O programa do PS, o partido que está em melhores condições para voltar a governar, elenca as mesmas ideias generalistas seguidas pelos sucessivos ministros da cultura dos seus governos, muito politicamente corretas, mas que na realidade não têm representado o sobressalto que a cultura precisa. Configurado, à maneira do discurso serial, em “seis prioridades fundamentais: a promoção do livro e da leitura; o património cultural; a criação artística; a promoção do cinema e do audiovisual; a descentralização; e a internacionalização”, o PS promete sobretudo continuidade. O que é pouco.

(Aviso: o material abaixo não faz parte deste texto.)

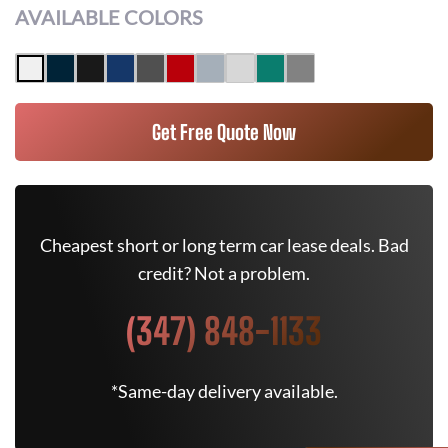
AVAILABLE COLORS
Get Free Quote Now
Cheapest short or long term car lease deals. Bad
credit? Not a problem.
(347) 848-1133
*Same-day delivery available.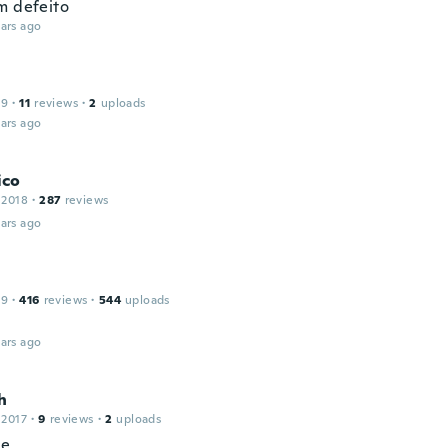
m defeito
ars ago
19
·
11
reviews
·
2
uploads
ars ago
ico
 2018
·
287
reviews
ars ago
19
·
416
reviews
·
544
uploads
ars ago
h
 2017
·
9
reviews
·
2
uploads
ce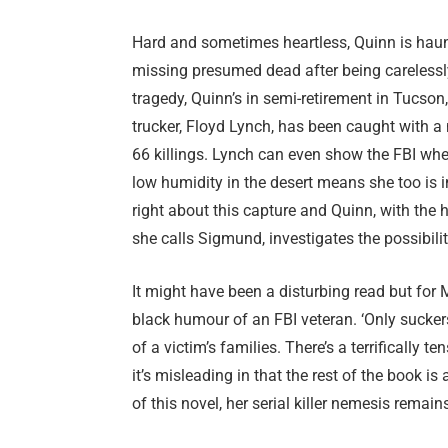
Hard and sometimes heartless, Quinn is haun
missing presumed dead after being carelessly 
tragedy, Quinn’s in semi-retirement in Tucso
trucker, Floyd Lynch, has been caught with
66 killings. Lynch can even show the FBI whe
low humidity in the desert means she too is 
right about this capture and Quinn, with the 
she calls Sigmund, investigates the possibility t
It might have been a disturbing read but for 
black humour of an FBI veteran. ‘Only suckers
of a victim’s families. There’s a terrifically 
it’s misleading in that the rest of the book is 
of this novel, her serial killer nemesis remai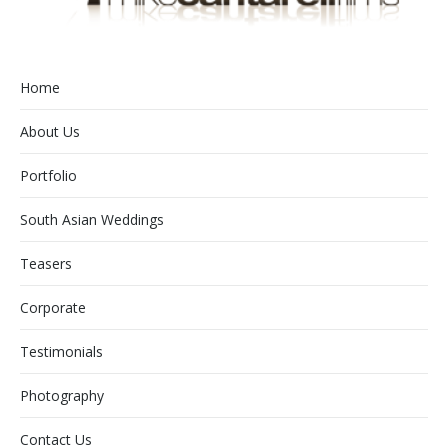
Home
About Us
Portfolio
South Asian Weddings
Teasers
Corporate
Testimonials
Photography
Contact Us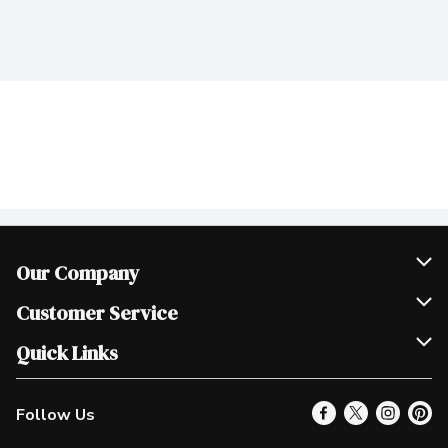
Our Company
Join Our Team
Customer Service
Scholarships
Help & FAQ
Quick Links
Contact Us
Our Locations
Follow Us
Product Alerts
Find a Store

O programa do PSD, o segundo partido com possibilidade de aceder ao governo, não é melhor. Embora, numa linha solta, proponha a “digitalização sistemática das obras musealizadas e dos fundos arquivísticos”, no geral, repete a mesma sucessão de verbos, “preservar e valorizar o legado, promover a criação, potenciar a comunicação e democratizar a fruição”, sem que isso represente uma visão alternativa. Diria mesmo, uma qualquer visão.
O CDS quer mais touradas, o Iniciativa Liberal quer mais mecenato, o Chega não quer nada.

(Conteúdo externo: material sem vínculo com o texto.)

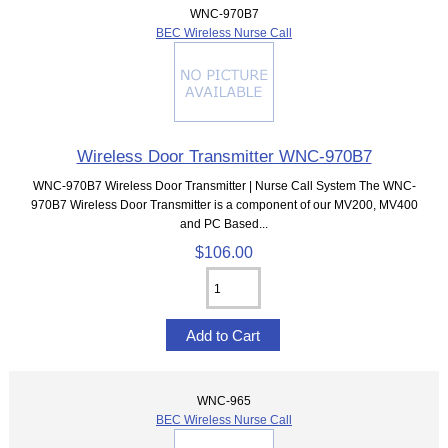
WNC-970B7
BEC Wireless Nurse Call
Wireless Door Transmitter WNC-970B7
WNC-970B7 Wireless Door Transmitter | Nurse Call System The WNC-
970B7 Wireless Door Transmitter is a component of our MV200, MV400
and PC Based...
$106.00
WNC-965
BEC Wireless Nurse Call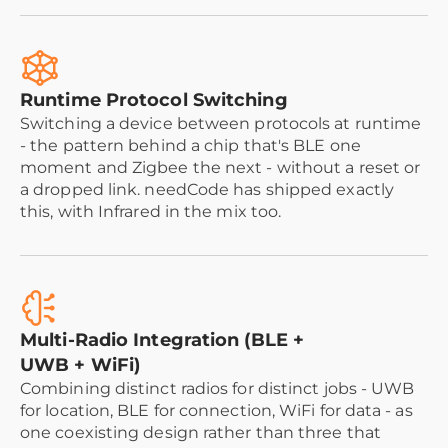
Runtime Protocol Switching
Switching a device between protocols at runtime
- the pattern behind a chip that's BLE one
moment and Zigbee the next - without a reset or
a dropped link. needCode has shipped exactly
this, with Infrared in the mix too.
Multi-Radio Integration (BLE +
UWB + WiFi)
Combining distinct radios for distinct jobs - UWB
for location, BLE for connection, WiFi for data - as
one coexisting design rather than three that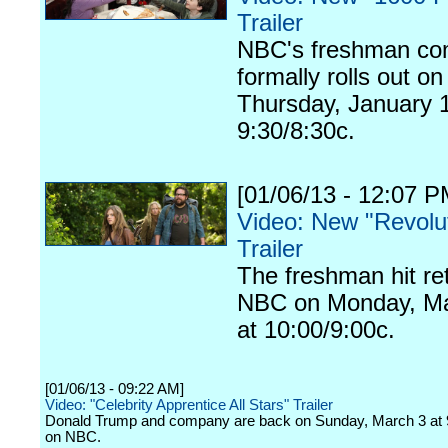
Trailer
NBC's freshman c
formally rolls out on
Thursday, January 1
9:30/8:30c.
[01/06/13 - 12:07 P
Video: New "Revolu
Trailer
The freshman hit re
NBC on Monday, Ma
at 10:00/9:00c.
[01/06/13 - 09:22 AM]
Video: "Celebrity Apprentice All Stars" Trailer
Donald Trump and company are back on Sunday, March 3 at 
on NBC.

À esquerda do PS a cultura é funcionalista e conservadora. Tanto Bloco como PC, tratam sobretudo dos direitos laborais, o que é legítimo, mas não entram no domínio cultural propriamente dito. A cultura é reduzida a mais um Serviço Público, vista como um apêndice da Educação. O Livre quer “incentivar a digitalização da Cultura”, mas através da RTP, o que não se entende e levanta a suspeita de que não sabem do que falam. O PAN trata o assunto ao nível do rodapé.

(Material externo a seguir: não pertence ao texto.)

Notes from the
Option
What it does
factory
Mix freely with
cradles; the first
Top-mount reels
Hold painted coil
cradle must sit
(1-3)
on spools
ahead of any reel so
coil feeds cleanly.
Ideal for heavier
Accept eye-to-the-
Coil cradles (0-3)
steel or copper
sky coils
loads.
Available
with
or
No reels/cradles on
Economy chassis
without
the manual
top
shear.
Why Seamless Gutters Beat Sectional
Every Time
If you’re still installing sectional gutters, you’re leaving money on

Enfim, em 2022 seria de esperar mais. A cultura do nosso tempo define-se pela preponderância das tecnologias digitais em todos os domínios, desde a preservação, arquivo e divulgação do património, quanto na produção contemporânea e na forma como se dissemina. Não se entende como ninguém propõe a urgência óbvia, ou seja, um vasto programa de digitalização de tudo. E, quando refiro tudo, é mesmo tudo, registos, objetos, processos, realizações. Vivendo nós num online permanente, a caminho dos metaversos, a cultura do nosso tempo é na verdade uma cultura digital, tanto na criação quanto na difusão. O que não está digitalizado não existe, ou só existe para um número muito limitado de pessoas. Por isso, o grande projeto cultural do momento, na perspetiva das entidades públicas, e, já agora, das privadas também, deveria ser o de empreender um vasto e ambicioso programa de digitalização. Sem isso, para quem tanto se preocupa com o património e a identidade, não existimos. Por outro lado, a criação contemporânea ou é digital ou é rudimentar, artesanal, separada do mundo real, não cumprindo o principal objetivo da criatividade artística, ou seja, o de ser um motor do conhecimento e da evolução civilizacional. Nestas eleições, nenhum programa partidário o anuncia.
-Sobre Leonel Moura-
Leonel Moura é pioneiro na aplicação da Robótica e da Inteligência Artificial à arte. Desde o princípio do século criou vários robôs pintores. As primeiras pinturas realizadas em 2002 com um braço robótico foram capa da revista do MIT dedicada à Vida Artificial. RAP, Robotic Action Painter, foi criado em 2006 para o Museu de História Natural de Nova Iorque onde se encontra na exposição permanente. Outras obras incluem instalações interativas, pinturas e esculturas de “enxame”, a peça RUR de Karel Capek, estreada em São Paulo em 2010, esculturas em impressão 3D e Realidade Aumentada. É autor de vários textos e livros de reflexão, artística e filosófica, sobre a relação Arte e Ciência e as implicações, culturais e sociais, da Inteligência Artificial. Recentemente, esteve presente nas exposições “Artistes & Robots”, Astana, Cazaquistão, 2017, no Grand Palais, Paris, 2018, na exposição “Cérebro” na Gulbenkian, 2019 e no Museu UCCA de Pequim, 2020. Em 2009 foi nomeado Embaixador Europeu da Criatividade e Inovação pela Comissão Europeia.